In short, it is the standard FOL where the only interpreted predicate is equality. The Relative Safety is decidable.

Proof Because the database contains only a finite set of finite relations, any infinite query output must contain some value that is not in the database. The converse is also true: if the query output contains any value not in the database, the output must be infinite. This is because the query cannot distinguish values not in the database, because the only predicates are relation symbols or =. Therefore, if we see one output tuple containing some $v$ not in the database, we can always change $v$ to another value not in the database to get another tuple.

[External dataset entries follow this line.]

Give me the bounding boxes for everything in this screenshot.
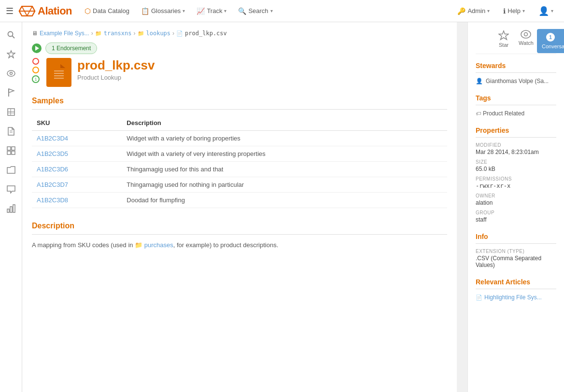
sidebar-layers[interactable]	[2, 103, 20, 121]
search-nav-icon: 🔍	[238, 7, 246, 15]
table-header-row: SKU Description	[32, 115, 447, 131]
info-title: Info	[476, 233, 556, 240]
data-catalog-icon: ⬡	[85, 7, 91, 15]
breadcrumb-lookups-icon: 📁	[138, 30, 144, 37]
sidebar-folder[interactable]	[2, 161, 20, 179]
endorsement-section: 1 Endorsement	[32, 42, 447, 54]
stewards-divider	[476, 72, 556, 73]
svg-rect-17	[12, 147, 15, 150]
svg-point-7	[7, 70, 15, 76]
modified-value: Mar 28 2014, 8:23:01am	[476, 149, 556, 155]
svg-rect-16	[7, 147, 11, 150]
description-divider	[32, 234, 447, 235]
info-divider	[476, 243, 556, 244]
main-container: 🖥 Example File Sys... › 📁 transxns › 📁 l…	[22, 22, 564, 392]
hamburger-menu[interactable]: ☰	[6, 6, 14, 16]
content-area: 🖥 Example File Sys... › 📁 transxns › 📁 l…	[22, 22, 457, 392]
breadcrumb-filesystem-link[interactable]: Example File Sys...	[40, 30, 89, 37]
file-type-icon	[46, 58, 71, 87]
user-avatar-icon: 👤	[538, 6, 549, 16]
info-section: Info EXTENSION (TYPE) .CSV (Comma Separa…	[476, 233, 556, 268]
nav-track-label: Track	[207, 7, 222, 14]
sku-cell: A1B2C3D5	[32, 146, 122, 162]
nav-admin[interactable]: 🔑 Admin ▾	[452, 4, 494, 18]
status-indicators: 1	[32, 58, 40, 83]
tag-item: 🏷 Product Related	[476, 110, 556, 117]
stewards-title: Stewards	[476, 62, 556, 70]
conversations-label: Conversations	[542, 43, 564, 49]
sidebar-flag[interactable]	[2, 84, 20, 101]
svg-rect-22	[13, 205, 15, 212]
status-circle-green: 1	[32, 75, 40, 83]
nav-admin-label: Admin	[467, 7, 485, 14]
nav-search-label: Search	[248, 7, 268, 14]
watch-label: Watch	[519, 40, 534, 46]
star-icon	[498, 30, 509, 41]
breadcrumb-lookups-link[interactable]: lookups	[146, 30, 171, 37]
description-cell: Doodad for flumpfing	[122, 193, 447, 208]
endorsement-badge[interactable]: 1 Endorsement	[45, 42, 97, 54]
relevant-articles-title: Relevant Articles	[476, 278, 556, 286]
purchases-folder-icon: 📁	[135, 241, 142, 249]
sidebar-star[interactable]	[2, 45, 20, 63]
description-cell: Thingamagig used for nothing in particul…	[122, 177, 447, 193]
tags-section: Tags 🏷 Product Related	[476, 94, 556, 117]
help-caret-icon: ▾	[522, 8, 525, 14]
article-item[interactable]: 📄 Highlighting File Sys...	[476, 294, 556, 301]
star-sidebar-icon	[7, 50, 15, 58]
nav-search[interactable]: 🔍 Search ▾	[233, 4, 277, 18]
nav-help-label: Help	[508, 7, 521, 14]
extension-value: .CSV (Comma Separated Values)	[476, 255, 556, 268]
breadcrumb-transxns-link[interactable]: transxns	[104, 30, 132, 37]
sidebar-chart[interactable]	[2, 200, 20, 217]
user-caret-icon: ▾	[551, 8, 553, 14]
sidebar-grid[interactable]	[2, 142, 20, 159]
article-name: Highlighting File Sys...	[484, 294, 542, 301]
col-sku: SKU	[32, 115, 122, 131]
modified-label: MODIFIED	[476, 142, 556, 148]
svg-line-5	[12, 36, 14, 39]
alation-logo-icon	[18, 5, 36, 17]
alation-logo-text: Alation	[38, 5, 72, 17]
breadcrumb-transxns-icon: 📁	[95, 30, 102, 37]
svg-point-8	[10, 72, 12, 75]
breadcrumb-filesystem-icon: 🖥	[32, 30, 38, 37]
sidebar-chat[interactable]	[2, 181, 20, 198]
sidebar-search[interactable]	[2, 26, 20, 43]
samples-table: SKU Description A1B2C3D4 Widget with a v…	[32, 115, 447, 208]
svg-point-29	[521, 30, 531, 38]
table-row: A1B2C3D4 Widget with a variety of boring…	[32, 131, 447, 146]
sku-cell: A1B2C3D8	[32, 193, 122, 208]
size-label: SIZE	[476, 159, 556, 165]
col-description: Description	[122, 115, 447, 131]
play-button[interactable]	[32, 43, 42, 53]
sku-cell: A1B2C3D7	[32, 177, 122, 193]
folder-icon	[7, 166, 15, 174]
search-caret-icon: ▾	[270, 8, 273, 14]
tag-name: Product Related	[483, 110, 524, 117]
samples-divider	[32, 109, 447, 110]
permissions-label: PERMISSIONS	[476, 176, 556, 182]
file-subtitle: Product Lookup	[77, 74, 155, 81]
nav-glossaries[interactable]: 📋 Glossaries ▾	[136, 4, 190, 18]
nav-help[interactable]: ℹ Help ▾	[498, 4, 530, 18]
sku-cell: A1B2C3D4	[32, 131, 122, 146]
logo[interactable]: ☰ Alation	[6, 5, 72, 17]
table-row: A1B2C3D7 Thingamagig used for nothing in…	[32, 177, 447, 193]
group-label: GROUP	[476, 210, 556, 215]
status-circle-red	[32, 58, 39, 65]
purchases-link[interactable]: purchases	[144, 241, 173, 249]
breadcrumb-current: prod_lkp.csv	[185, 30, 227, 37]
watch-button[interactable]: Watch	[519, 30, 534, 48]
nav-track[interactable]: 📈 Track ▾	[192, 4, 231, 18]
conversations-button[interactable]: 1 Conversations	[537, 29, 564, 53]
extension-label: EXTENSION (TYPE)	[476, 249, 556, 254]
star-button[interactable]: Star	[498, 30, 509, 48]
chart-icon	[7, 204, 15, 213]
track-caret-icon: ▾	[224, 8, 226, 14]
nav-user[interactable]: 👤 ▾	[534, 3, 558, 19]
glossaries-caret-icon: ▾	[183, 8, 185, 14]
sidebar-eye[interactable]	[2, 65, 20, 82]
nav-data-catalog[interactable]: ⬡ Data Catalog	[80, 4, 134, 18]
sidebar-doc[interactable]	[2, 123, 20, 140]
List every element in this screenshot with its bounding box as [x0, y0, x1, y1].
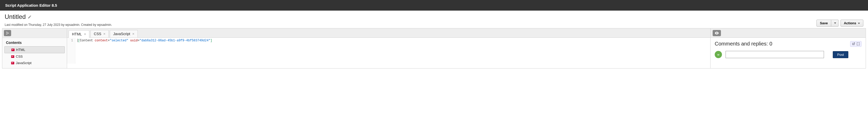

With the above insight, we can easily test if a query is infinite using a finite number of values not in the database. We can’t use just one, because the sentence may contain a predicate $v = v'$ where both $v$ and $v'$ are free, in which case we may want to use two different values for them. The algorithm is as follows:

Let $C$ be the (finite) set of values appearing in the database. Let $V = \{ v_1, \ldots, v_n \}$ be a set of $n$ values not in the database, where $n$ is the number of free variables of $Q$. For each tuple $t=(t_1, t_2, \ldots)$ where each $t_i \in C \cup V$, check if $\phi(t)$ is valid (model checking). If it is, and if $t$ contains a value not in $C$, then the query is infinite. If we exhaust all tuples ($C \cup V$ is finite) without finding such a $t$, the query is finite.

[AGSS86] Alfred K. Ailamazyan, Mikhail M. Gilula, Alexei P. Stolboushkin, and Grigorii F. Schwartz. Reduction of a relational model with infinite domains to the case of finite domains. Doklady Akademii Nauk SSSR, 286(2):308–311, 1986. URL: http://mi.mathnet.ru/dan47310.